In effect, doctors make life or death decisions on each patient that consults them. In the final analysis, a clinical opinion is just that, not a statement of indisputable fact. No doctor can ever give a cast iron guarantee. No matter how much care is taken while examining the patient, infallibility is impossible and occasional errors of judgement unavoidable. While litigation for objective errors of practice, such as leaving an instrument in a patient after an operation, is fair and just, litigation for errors of judgement, which can only be subjective, is grossly unfair and unjust. Support by Social Security rather than the awarding of ‘damages’ should be the
reparation for those unfortunate enough to be adversely affected. Only in this way will the mutual trust between doctor and patient be restored. However, it will take time and meanwhile people will have to start looking after their family doctors as well as they expect their family doctors to look after them as they did before the inception of the NHS in 1948.
To conclude this passage on a lighter note and illustrate traditional medicine this passage ends with a case history:
Johnny was only 3. He had a previous medical history of minor upper respiratory infections for which the doctor had treated him so that he was no stranger. The by walked into the consulting room, smiling and confident, ahead of his mother. With great respect for her son’s pride, she stated that he had started wetting thebed after being dry for a long time. Johnny’s father was a soldier on active service.
‘Oh!’ the doctor said seriously, trying to imagine himself in Johnny’s world in the middle of the night the better to understand his problem, ‘That must be very uncomfortable!’

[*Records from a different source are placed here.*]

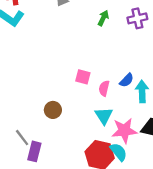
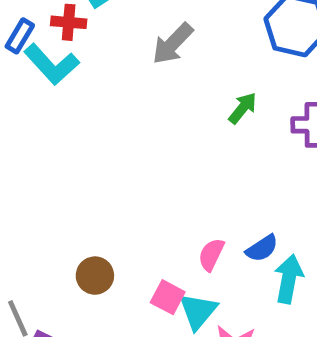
pink square: (83, 77) -> (168, 297), moved

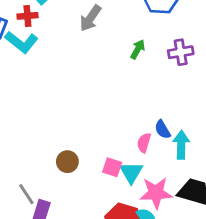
blue semicircle: (262, 248) -> (163, 129), turned 102
pink semicircle: (211, 255) -> (144, 143), moved

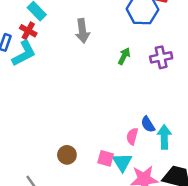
red cross: (27, 16) -> (28, 31), turned 35
gray arrow: (90, 18) -> (82, 31), turned -40
cyan L-shape: (21, 42) -> (24, 53), turned -64

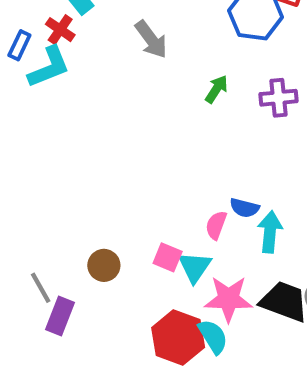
gray arrow: (82, 31) -> (151, 39), turned -35
blue semicircle: (148, 124) -> (244, 208), turned -49
brown circle: (67, 155) -> (104, 265), moved

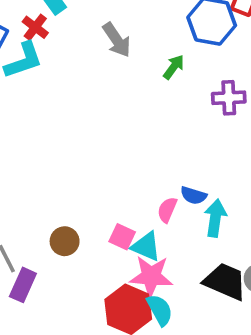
green arrow: (216, 89) -> (174, 67), moved
cyan triangle: (195, 267) -> (146, 246), turned -44
pink star: (228, 299) -> (151, 276), moved

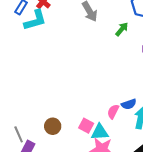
blue semicircle: (193, 195) -> (129, 104), turned -40
cyan triangle: (146, 246) -> (100, 132), turned -30

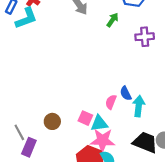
blue semicircle: (129, 104) -> (126, 93), turned 88

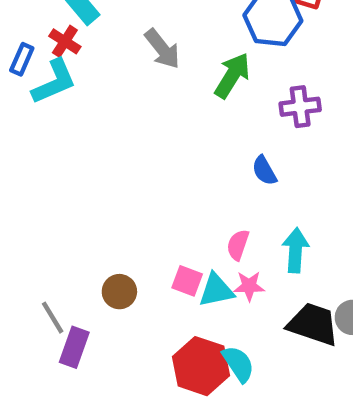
green arrow: (113, 20) -> (232, 76), size x1.5
blue semicircle: (126, 93) -> (264, 171), moved
pink star: (103, 140) -> (249, 286), moved, size x0.6

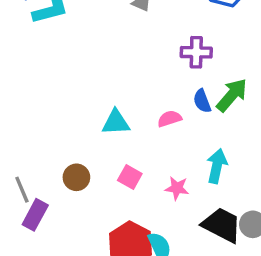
green arrow: (232, 76) -> (232, 95), moved
purple cross: (300, 107) -> (196, 52), moved
pink semicircle: (238, 245) -> (170, 119), moved, turned 45
cyan triangle: (216, 290) -> (116, 122), moved

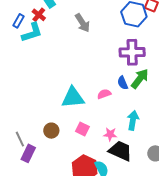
purple cross: (196, 52) -> (132, 52), moved, size x1.4
cyan triangle: (116, 122) -> (73, 98), size x1.4
black trapezoid: (222, 225) -> (120, 151), moved

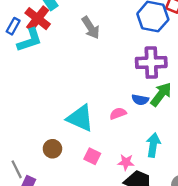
red cross: (39, 15) -> (38, 19), size x1.5
blue semicircle: (123, 83) -> (140, 100), turned -56
cyan triangle: (73, 98) -> (80, 118), turned 30
brown circle: (51, 131) -> (52, 149), moved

It is at about this age that boys first become fully aware of the reality of metaphysical fear. Shadows become infested with ghosts and ghoulies.

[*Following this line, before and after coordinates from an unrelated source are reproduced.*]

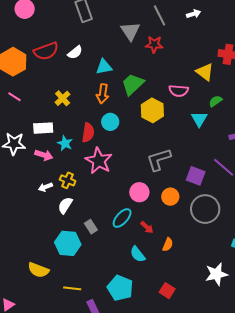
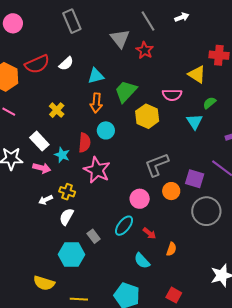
red star: (154, 44) -> (145, 50), turned 30
white rectangle: (43, 128) -> (39, 141), turned 54
orange circle: (170, 197) -> (171, 191), moved

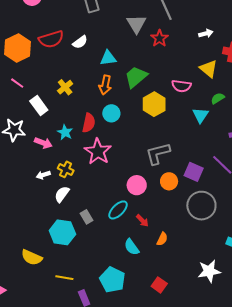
white arrow: (182, 17) -> (206, 33), moved
white rectangle: (39, 141) -> (39, 106), moved

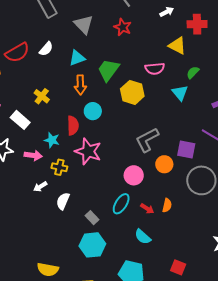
gray triangle: (136, 24) -> (84, 24), moved
yellow cross: (66, 169) -> (59, 167), moved
cyan hexagon: (62, 232) -> (92, 245), moved
orange semicircle: (162, 239) -> (167, 205), moved

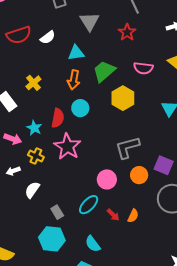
pink semicircle: (155, 69) -> (143, 68), moved
cyan semicircle: (143, 237) -> (93, 244), moved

‘Many boys of your age are frightened of the dark,’ the doctor said informatively, ‘are you?’
‘Yes! I’ve got a little light.’
‘Do you sometimes want to use the potty if you wake in the night?’
‘Yes.’
‘Are you sometimes frightened to get out of bed?’
‘Yes.’
‘Do you think you could be brave like daddy and force yourself to get out of bed and use the potty in
spite of being frightened?’
‘Yes.’
Quickly the problem was teased out so that it explained itself. Mother suddenly understood what had been happening and her anxieties dispersed as rapidly as if she had been intravenously sedated. Johnny, learning that he was not the only boy to be frightened of the dark, felt less vulnerable and better able to defy his fear. By increasing the level of understanding of both the mother and the son, their perception of the problem was changed in such a way as to reduce rather than increase their anxieties When the boy was next seen some months later, there had been no more wet beds. His enuresis had been cured and recurrence rendered highly unlikely. The time taken to conduct the consultation was about two minutes.
- The Doctor, His Patient and the Illness. London: Churchill Livingstone, 1957.
- Ian Dunbar, More than a Puff of Smoke, (Lulu, 2009), 41.